A prática da justiça com as próprias mãos no Brasil
Enviada em 15/08/2018
A barbárie na sociedade brasileira
Lima Barreto, escritor brasileiro, em sua obra “Os Bruzundangas” já denunciava a ineficácia dos Sistema Judicial Brasileiro e a prática da justiça com as próprias mãos no país. Hodiernamente, tais problemáticas ainda continuam presentes na sociedade e na esfera pública do Brasil, o que reflete a estagnação do setor judicial nacional, bem como o despreparo da população para lidar com as diversas situações de violência.

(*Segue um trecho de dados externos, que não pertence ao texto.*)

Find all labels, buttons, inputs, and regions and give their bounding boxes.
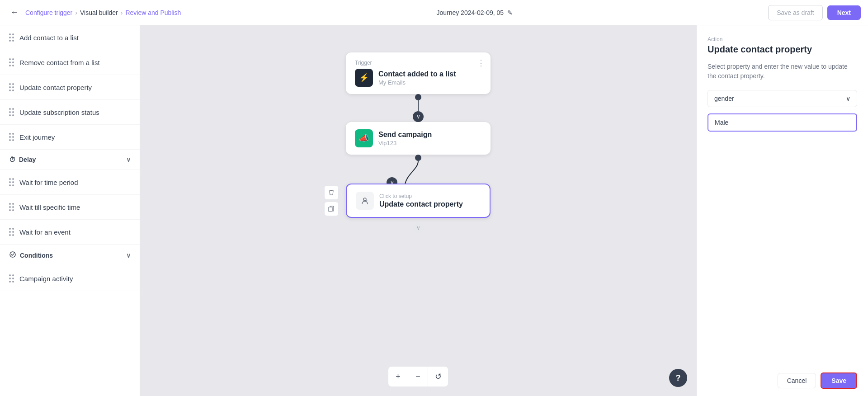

Diante disso, é indubitável que a impunidade frequente dos contraventores no país esteja entre as causas dessa mazela social. Segundo Max Weber, sociólogo alemão, o Estado é detentor do monopólio da violência. Seguindo tal premissa, a morosidade do sistema judicial brasileiro, como a lentidão nos processos, nas decisões e nas apurações de crimes, especialmente dos violentos, a exemplo do abuso infantil, possibilita a sensação no corpo social de insegurança e inutilidade do Estado para a proteção desses - enfraquecimento do monopólio - levando à prática do justiçamento pela sociedade, o que passa a ser visualizado como “mal necessário e justo” para o cumprimento da lei e punição dos agressores, os quais deveriam ser executados pelo Judiciário Nacional.
Outrossim, a errônea associação pelos brasileiros de justiça com vingança agrava esse quadro. De acordo com Hobbes, filósofo renascentista, o estado de natureza do homem é marcado pela violência e pelo conflito. De maneira análoga, observa-se que no Brasil o despreparo da população diante dos crimes devido, primordialmente, à sua cosmovisão distorcida de justiça pela escassez de espaços que a definam e a discutam - no Brasil há um número reduzido de horas-aulas de matérias como sociologia e filosofia - possibilita a manutenção da barbárie e de atos reacionários, como o linchamento e espancamento dos criminosos, tal como no estado de natureza de Hobbes.
Dessa forma, a prática da justiça com as próprias mãos no Brasil relaciona-se a questões políticas e sociais. Destarte, O Sistema Judiciário Brasileiro junto à sociedade civil organizada devem promover maior agilidade dos processos e das apurações dos crimes por meio da criação plataformas que organizem os julgamentos e possibilitem sua fiscalização pelo corpo social a fim de garantir o devido funcionamento do Poder Público. O Ministério da Educação deve, ainda, aumentar a carga horária de matérias que discutam a justiça entre os discentes, como a sociologia, por meio de nova mudança no currículo escolar a fim de desenvolver a percepção de daquela e evitar a barbárie na população.